Large scale testing of rationally designed or random sequence libraries have immensely contributed to elucidating the grammar of gene regulatory mechanisms in isolation. In ongoing research projects we are using high-throughput testing of rationally designed sequence libraries to to get to a comprehensive understanding of the rules dictating gene expression across gene regulatory layers. Investigating such interactions in a systematic manner will open the door for understanding the interplay between regulatory domains and contribute to the development of a framework in which gene expression is examined in its entirety.
Investigating gene regulation on an organismal level - C. elegans
Ultimately we want to understand gene regulation not only on the level of individual cells, but in the context of an organism. In addition, a comparative evolutionary approach to functional genomics will allow us to better understand how organisms distribute the regulatory burden and what are the driving forces that gave rise to the complexity of regulatory connections controlling gene expression.

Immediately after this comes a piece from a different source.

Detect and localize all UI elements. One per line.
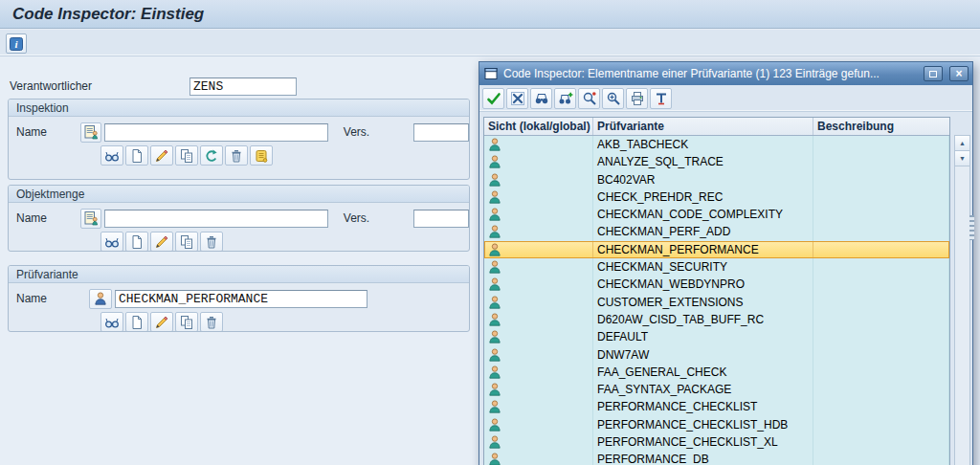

In the past we identified a gene regulatory mechanisms based on alternative splicing and alternative poly-A site selection that confers robustness to the early development in the worm (Mikl and Cowan, 2014). C. elegans is arguably the model organism most amenable to large-scale approaches and automated handling and screening, which allows us to perform high-throughput assays on an organismal level. In ongoing research projects, we are using C. elegans to investigate the usage and functional significance of regulatory principles identified in single cells for the development and functioning of an entire organism. In particular, we are using C. elegans as a model system for the link between translational fidelity, recoding and aging.